Title: Calcium & Magnesium Deficiency

Key words: case history, calcium deficiency, magnesium deficiency, hypocalcaemia, hypomagnesaemia, alcoholism

Date: July 2000

Category: 3. Micronutrients

Type: Article

Author: Dr van Rhijn

 

 

Calcium & Magnesium Deficiency

A Case History Approach

A 52 year old male is admitted to hospital after being found collapsed. A history is obtained from relatives of high alcohol intake and recent profuse watery diarrhoea. He has a seizure and is found to have adjusted calcium of 1.95 mmol/L (RR 2.2 - 2.6). Despite three days of calcium infusion his adjusted calcium remains below 2.00 mmol/L in the presence of a PTH of 2.6 pmol/L (RR 1.1 6.9). The likely reasons for the abnormalities observed and an appropriate short/long term management plan are discussed below.

 

Assessment

The patient, now assumed to be stable and safe, should be further assessed by exploring other causes of hypocalcaemia, such as low albumin, chronic renal failure, acute pancreatitis (alcohol abuse), vitamin D deficiency and resistance to parathyroid hormone1. Tests should include serum urea, creatinine, amylase, lipase, albumin, Vit. D metabolites and parathyroid antibodies. Magnesium (Mg) depletion should almost by definition be considered in this case, as the most likely reason for a treatment resistant hypocalcaemia2 is low body Mg status, often under-diagnosed3 in 70% of patients4. The low plasma parathyroid hormone PTH and neurological signs support this theory. This is confirmed by a blood test of plasma Mg < 0,5 mmol/L, (normal range 0.7 1.1 mmol/L) and a low urinary output (mg < 2.0 mmol/day). Investigations are incomplete without considering causes of Mg depletion: drugs (diuretics, cisplatinum5) and illnesses: short gut syndrome (malabsorption), parathyroidectomy, pancreatitis, CVD, hypertension, IDDM, diabetic ketoacidosis, osteoporosis and CFS.

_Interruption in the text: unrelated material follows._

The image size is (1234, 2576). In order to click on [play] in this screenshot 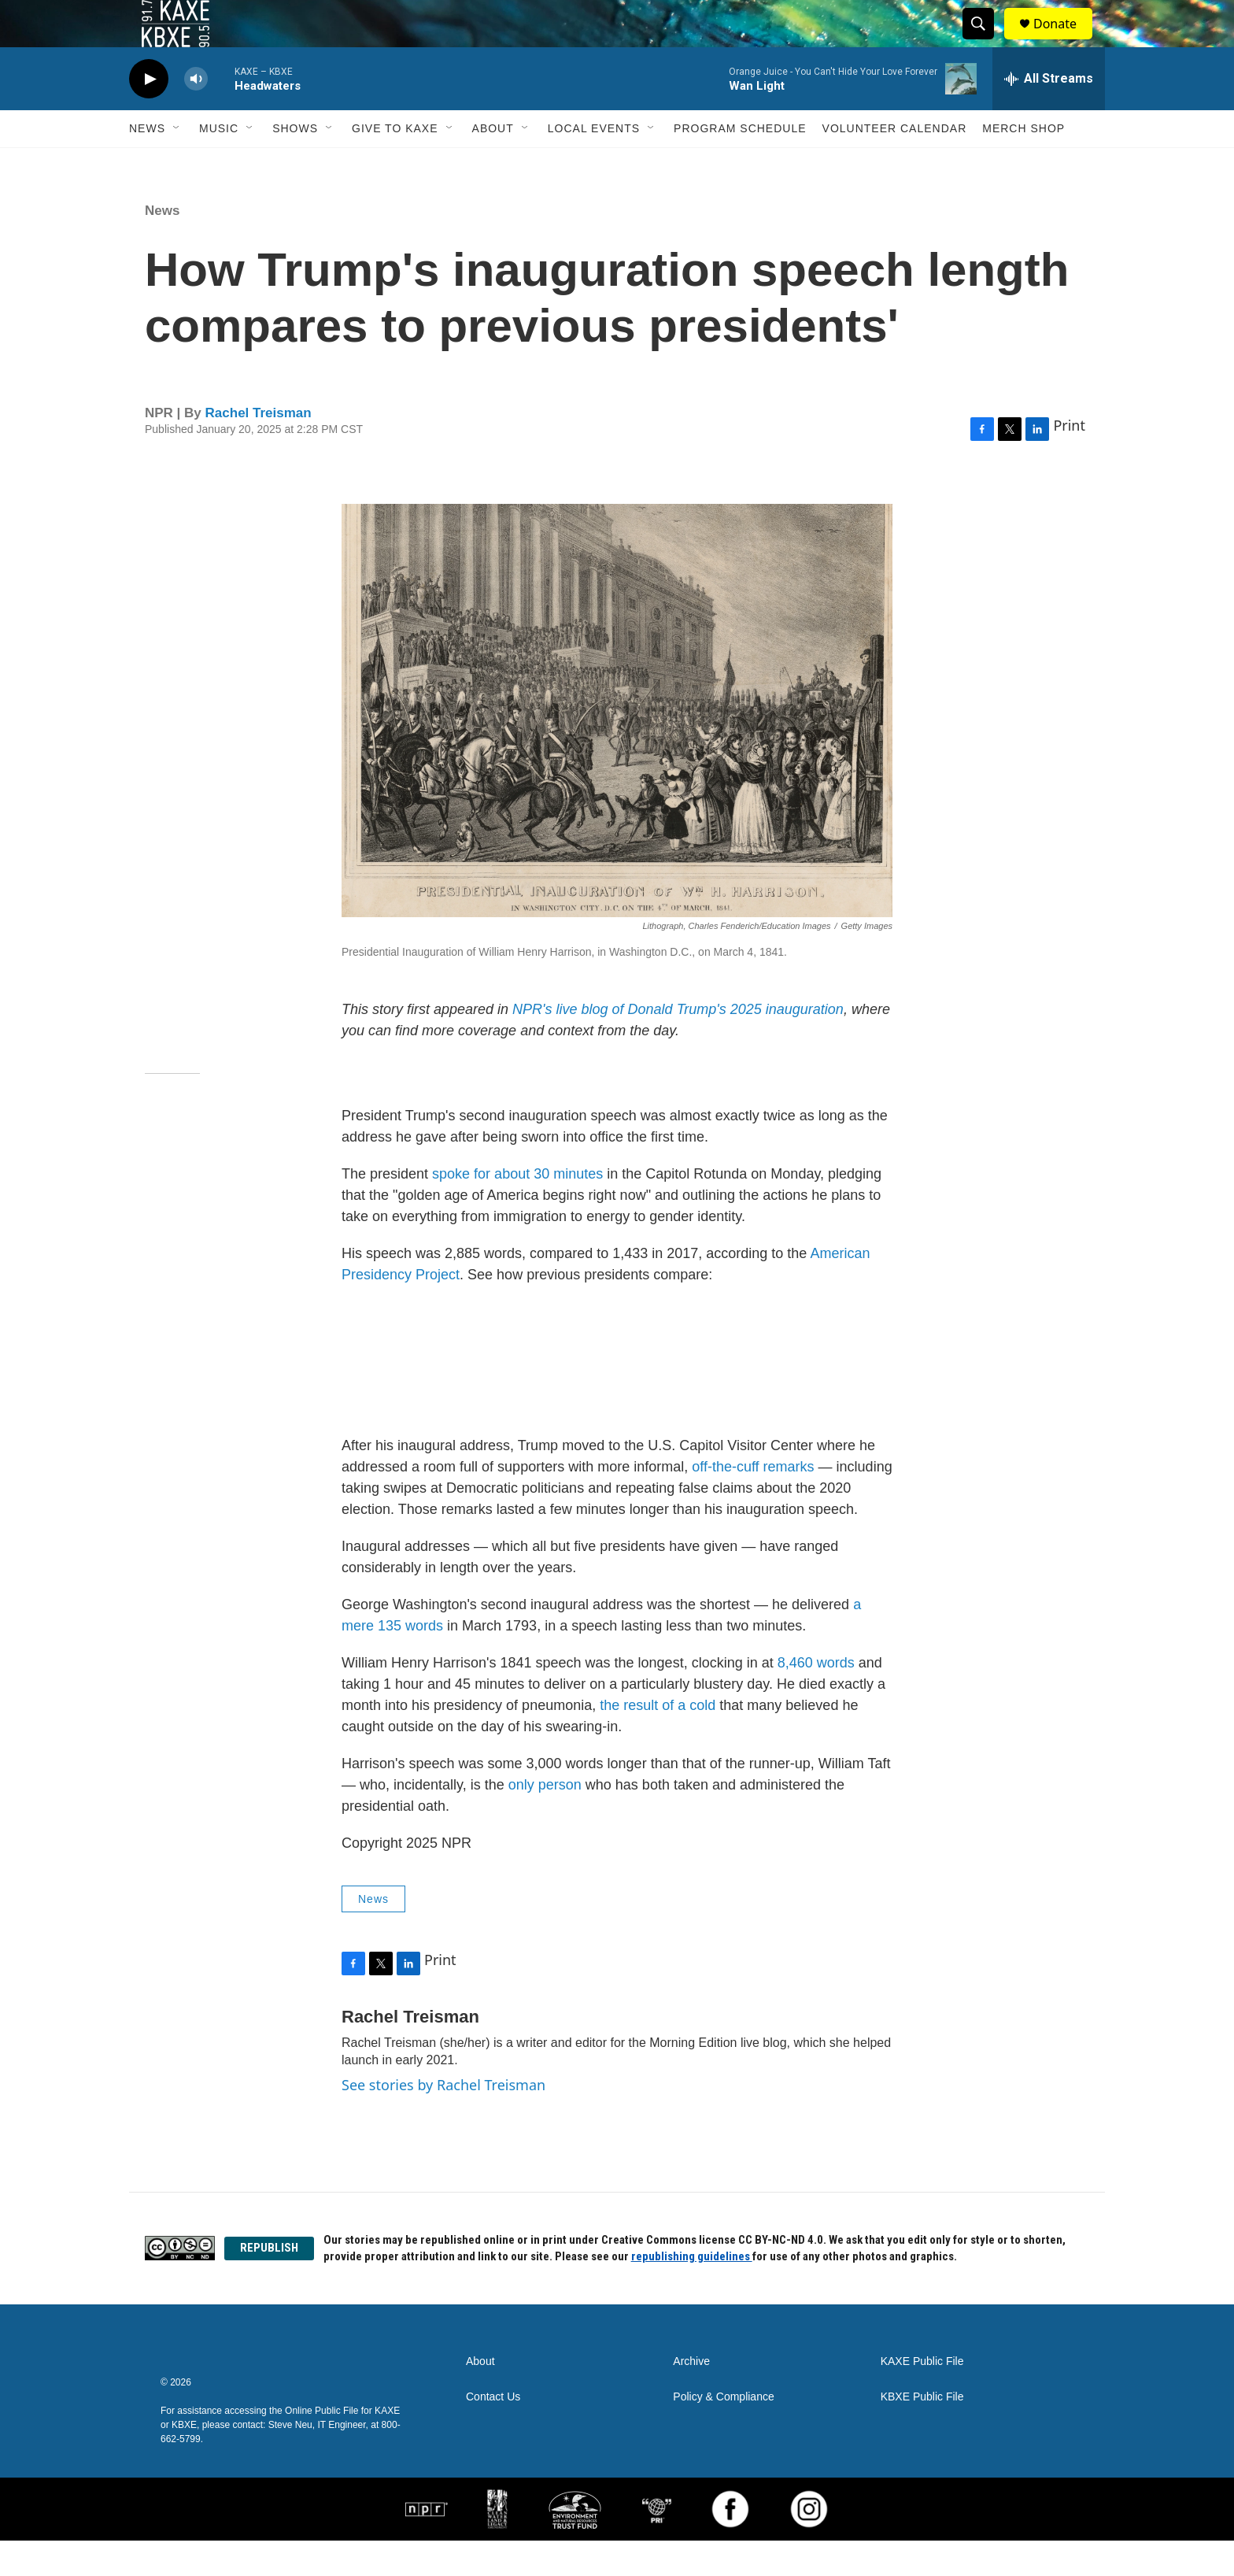 , I will do `click(148, 114)`.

Possible Reasons for Clinical Abnormalities

Profuse watery diarrhoea can cause acute Mg deficiency where intake is inadequate (less than the RNI of 300mg/day). Alcohol abuse can cause chronic Mg deficiency through renal loss and a high carbohydrate diet. Calcium (Ca) deficiency usually develops with hypomagnesaemia and may cause tetany6.

 

Ca Mg Interdependency

Ca homeostasis is partly controlled by a Mg-requiring mechanism that releases parathyroid hormone and Ca inhibits a large number of Mg-activated enzymes. They have complex interdependent influences on the excitability of neurotransmitter activity. The factor that initiates hypocalcaemia appears to be a failure of the normal hererionic exchange of bone Ca for Mg at the labile bone-mineral surface, with impaired secretion and responsiveness (resistance) to parathyroid hormone (PTH) of the osteoclast receptor7. Inadequately low concentrations of PTH are a constant feature of hypomagnesaemic hypocalcaemia (HMHC), resulting in the failure of membrane-bound adenylate cyclase in the parathyroids, kidneys and bone8. Tetany induced by hypomagnesaemia in neonates is often characterised by hypocalcaemia resistant to calcium supplementation9.

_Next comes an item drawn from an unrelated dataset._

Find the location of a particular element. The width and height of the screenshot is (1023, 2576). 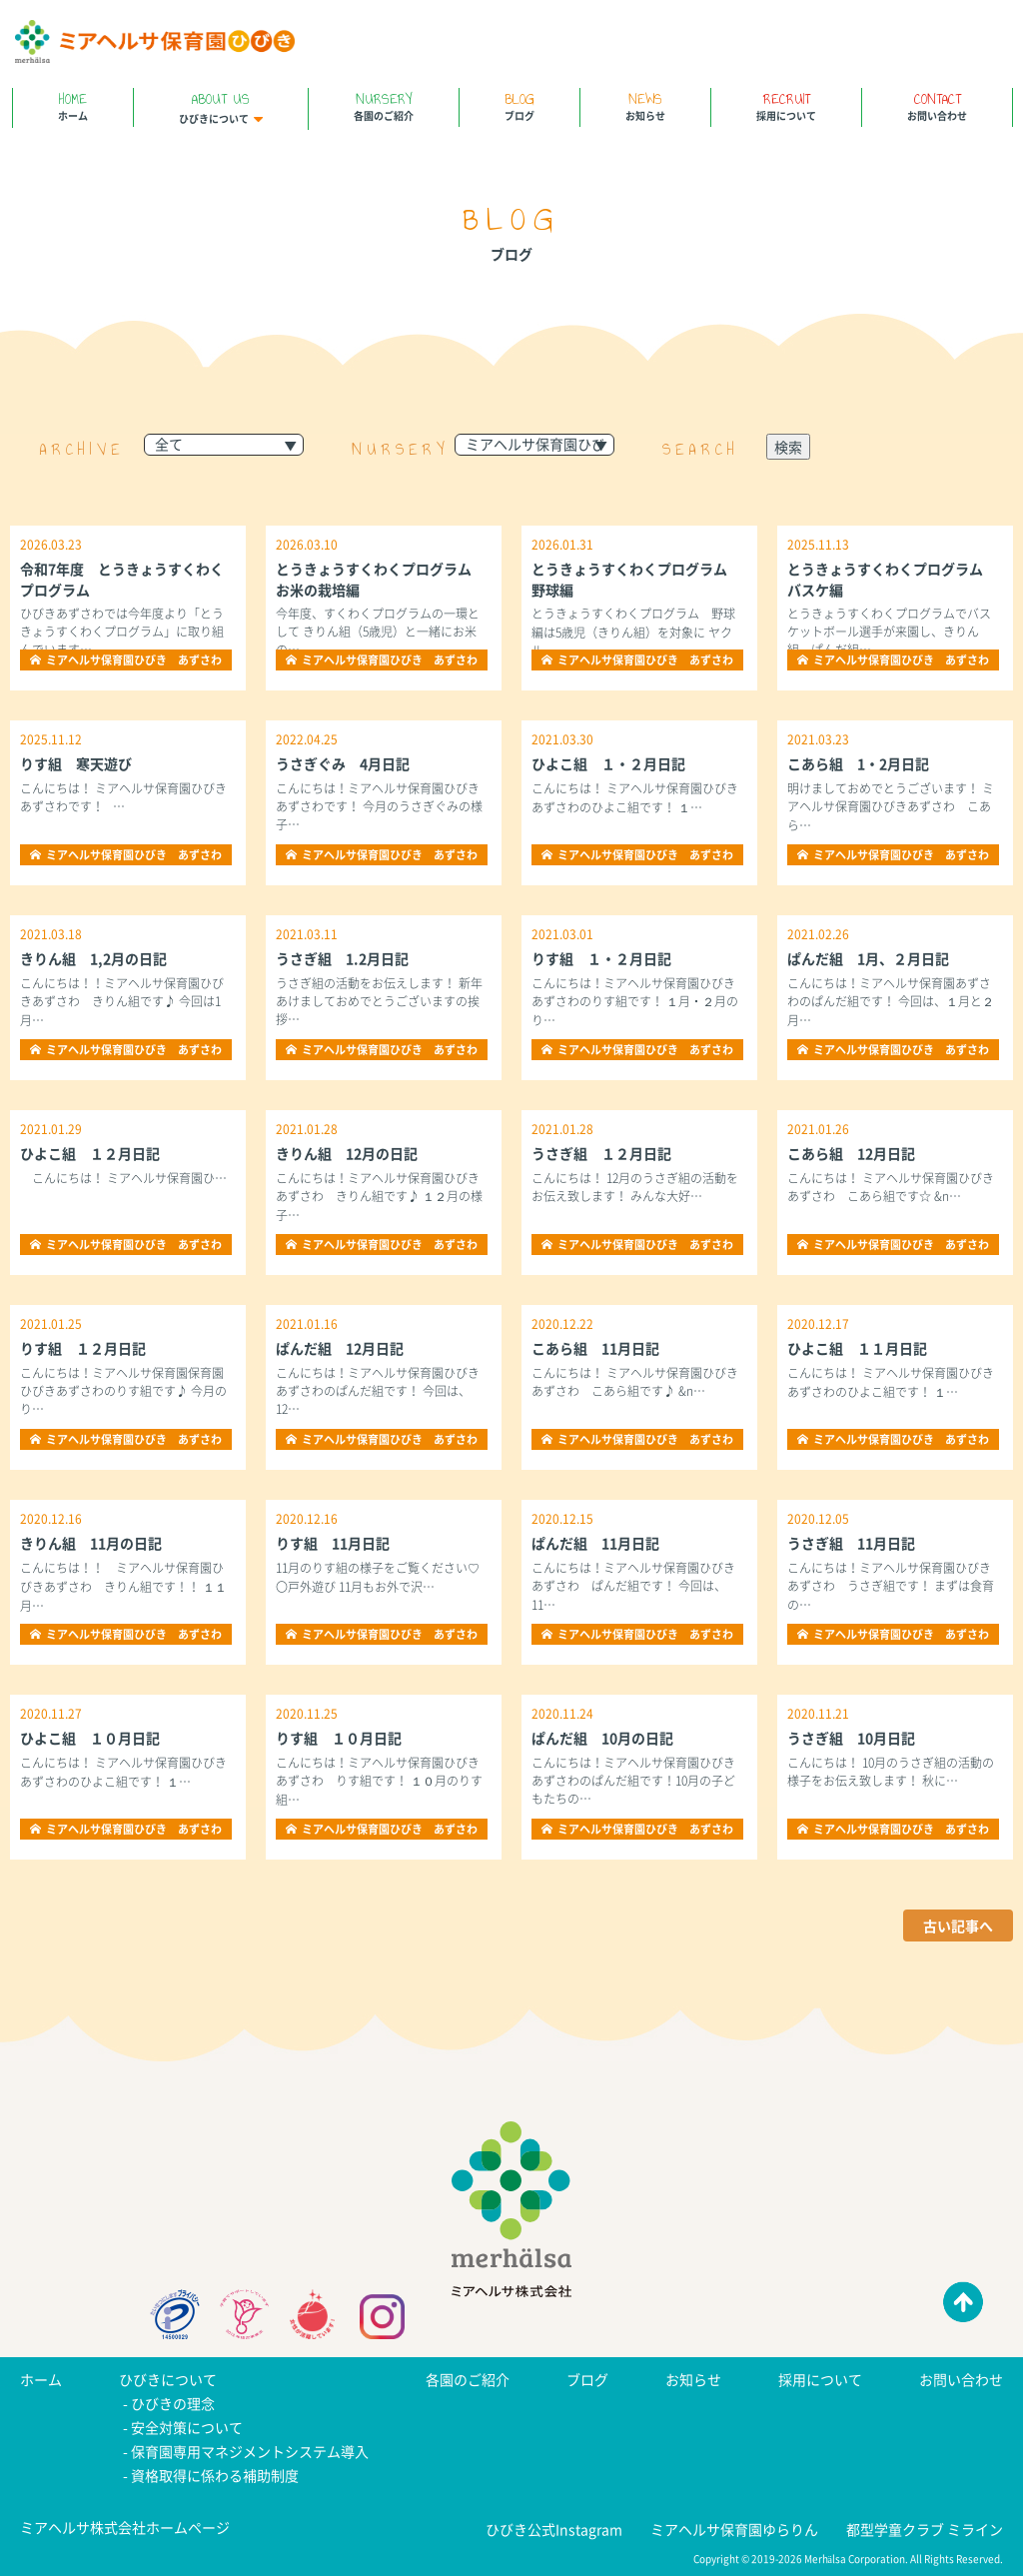 りす組 １０月日記 is located at coordinates (339, 1738).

These transient PTH resistance states10 are reversed with Mg supplementation11. Hypomagnesaemia in adults (60% of ICU patients) is characterised by salivation, nervousness, twitching, unsteady gait and tetany that may progress to convulsions and may be associated with delirium, hallucinations coma and death. Ca deficiency also causes paraesthesia, cramps, tetany and convulsions. Mg2+/Ca2+ ionic balance is required for normal neuromuscular transmission and Mg2+ is a natural Ca channel blocker.

Treatment

The main cause for low Mg levels should be treated and the Mg levels corrected.

Commence treatment with intramuscular injections of 5% magnesium sulphate (0.5 1.0 ml), repeated daily with a dose of (0.4 0.75 mmol/kg body weight) or parenteral infusion12 of 25 - 50 mmol MgCl in 1 liter of 5% dextrose or other isotonic fluid over 24 hours until full remission is achieved, usually in 3-7 days.

Daily magnesium supplementation of 300 600mg in divided doses. Provide good nutritional advice and enrol in an alcohol treatment plan.

Conclusion

Severe magnesium depletion leading to hypocalcaemia, described in a variety of clinical settings, is frequently under-diagnosed, justifying further education of clinicians in the significance of hypomagnesaemia.